This project combines both R and SQLite to showcase the robustness of querying data from a database and visualizing observations in R. While some data cleaning and manipulation can and will be done using query language (SQLite), majority of the data work will be done using R.
The database used is the “Chinook Database”, an open source database. Markdown allows both R script and SQLite query language plus html knitting.
To be able to run SQLite query on R you need to load the DBI and RSQLite packages in your environment.
library(tidyverse)
library(DBI)
library(RSQLite)
library(ggplot2)
library(plotly)
library(lubridate)
library(ggcorrplot)
After downloading the database, load it/create a connection within an R markdown chunk.
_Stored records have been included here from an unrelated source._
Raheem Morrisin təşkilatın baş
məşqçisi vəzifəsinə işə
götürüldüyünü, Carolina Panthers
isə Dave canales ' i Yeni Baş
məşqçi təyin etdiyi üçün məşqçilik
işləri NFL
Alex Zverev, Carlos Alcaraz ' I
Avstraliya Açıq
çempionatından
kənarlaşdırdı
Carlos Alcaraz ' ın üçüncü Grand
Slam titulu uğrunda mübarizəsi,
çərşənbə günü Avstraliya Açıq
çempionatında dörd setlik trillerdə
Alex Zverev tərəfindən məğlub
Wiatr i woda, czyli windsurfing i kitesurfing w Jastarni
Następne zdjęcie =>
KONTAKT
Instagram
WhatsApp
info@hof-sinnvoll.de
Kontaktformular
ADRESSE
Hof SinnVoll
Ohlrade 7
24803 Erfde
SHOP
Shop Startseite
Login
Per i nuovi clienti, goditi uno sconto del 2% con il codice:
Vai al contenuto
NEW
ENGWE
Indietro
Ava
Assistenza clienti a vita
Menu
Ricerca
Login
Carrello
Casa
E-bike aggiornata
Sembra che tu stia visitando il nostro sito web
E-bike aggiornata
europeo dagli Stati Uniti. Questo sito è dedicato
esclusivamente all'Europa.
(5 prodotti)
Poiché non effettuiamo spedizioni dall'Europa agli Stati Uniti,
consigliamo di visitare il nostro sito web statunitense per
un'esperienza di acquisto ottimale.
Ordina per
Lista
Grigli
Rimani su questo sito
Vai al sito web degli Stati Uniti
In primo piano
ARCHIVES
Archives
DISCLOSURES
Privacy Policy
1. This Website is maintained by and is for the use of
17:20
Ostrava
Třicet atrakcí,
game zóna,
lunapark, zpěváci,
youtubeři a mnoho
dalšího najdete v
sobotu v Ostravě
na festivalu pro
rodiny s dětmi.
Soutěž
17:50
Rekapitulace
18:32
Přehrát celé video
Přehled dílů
You can declare the connection within the setup chunk and you wont need to constantly declare it in every subsequent chunk.
conn<-dbConnect(SQLite(), "chinook.db")
tables <- dbListTables(conn)
The reason i prefer running sql queries on their own chunks in R markdown is because it allows to copy and paste SQL from other terminals, no formatting required. Also, SQL syntax is highlighted and has auto-suggestions. Very nifty!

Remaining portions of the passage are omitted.